§ Required work: Print the records below exactly as they appear. Omit all pictures.

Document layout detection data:
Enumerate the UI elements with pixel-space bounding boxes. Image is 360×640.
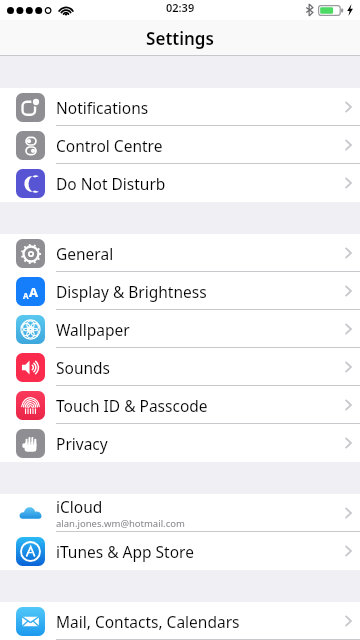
staticText: Control Centre: [56, 135, 163, 156]
staticText: Do Not Disturb: [56, 173, 166, 194]
staticText: General: [56, 243, 114, 264]
staticText: 02:39: [166, 0, 195, 15]
button[interactable]: Do Not Disturb: [0, 164, 360, 202]
staticText: A: [29, 283, 38, 301]
staticText: Settings: [146, 27, 214, 50]
button[interactable]: Touch ID & Passcode: [0, 386, 360, 424]
button[interactable]: A: [0, 272, 360, 310]
button[interactable]: Sounds: [0, 348, 360, 386]
staticText: Touch ID & Passcode: [56, 395, 208, 416]
staticText: Notifications: [56, 97, 149, 118]
staticText: iTunes & App Store: [56, 541, 194, 562]
button[interactable]: Notifications: [0, 88, 360, 126]
button[interactable]: Privacy: [0, 424, 360, 462]
staticText: Mail, Contacts, Calendars: [56, 611, 240, 632]
button[interactable]: iTunes & App Store: [0, 532, 360, 570]
button[interactable]: Control Centre: [0, 126, 360, 164]
button[interactable]: Wallpaper: [0, 310, 360, 348]
staticText: A: [23, 290, 29, 301]
staticText: Privacy: [56, 433, 108, 454]
button[interactable]: General: [0, 234, 360, 272]
staticText: Sounds: [56, 357, 111, 378]
button[interactable]: iCloud: [0, 494, 360, 532]
staticText: Wallpaper: [56, 319, 130, 340]
staticText: Display & Brightness: [56, 281, 207, 302]
staticText: iCloud: [56, 496, 103, 517]
staticText: alan.jones.wm@hotmail.com: [56, 517, 185, 530]
button[interactable]: Mail, Contacts, Calendars: [0, 602, 360, 640]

§ Solution to this exercise:
Enumerate the UI elements with pixel-space bounding boxes. Image is 360×640.
staticText: Control Centre: [56, 135, 163, 156]
staticText: Do Not Disturb: [56, 173, 166, 194]
staticText: General: [56, 243, 114, 264]
staticText: 02:39: [166, 0, 195, 15]
button[interactable]: Do Not Disturb: [0, 164, 360, 202]
staticText: A: [29, 283, 38, 301]
staticText: Settings: [146, 27, 214, 50]
button[interactable]: Touch ID & Passcode: [0, 386, 360, 424]
button[interactable]: A: [0, 272, 360, 310]
button[interactable]: Sounds: [0, 348, 360, 386]
staticText: Touch ID & Passcode: [56, 395, 208, 416]
staticText: Notifications: [56, 97, 149, 118]
staticText: iTunes & App Store: [56, 541, 194, 562]
button[interactable]: Notifications: [0, 88, 360, 126]
button[interactable]: Privacy: [0, 424, 360, 462]
staticText: Mail, Contacts, Calendars: [56, 611, 240, 632]
button[interactable]: iTunes & App Store: [0, 532, 360, 570]
button[interactable]: Control Centre: [0, 126, 360, 164]
button[interactable]: Wallpaper: [0, 310, 360, 348]
staticText: A: [23, 290, 29, 301]
staticText: Privacy: [56, 433, 108, 454]
button[interactable]: General: [0, 234, 360, 272]
staticText: Sounds: [56, 357, 111, 378]
button[interactable]: iCloud: [0, 494, 360, 532]
staticText: Wallpaper: [56, 319, 130, 340]
staticText: Display & Brightness: [56, 281, 207, 302]
staticText: iCloud: [56, 496, 103, 517]
staticText: alan.jones.wm@hotmail.com: [56, 517, 185, 530]
button[interactable]: Mail, Contacts, Calendars: [0, 602, 360, 640]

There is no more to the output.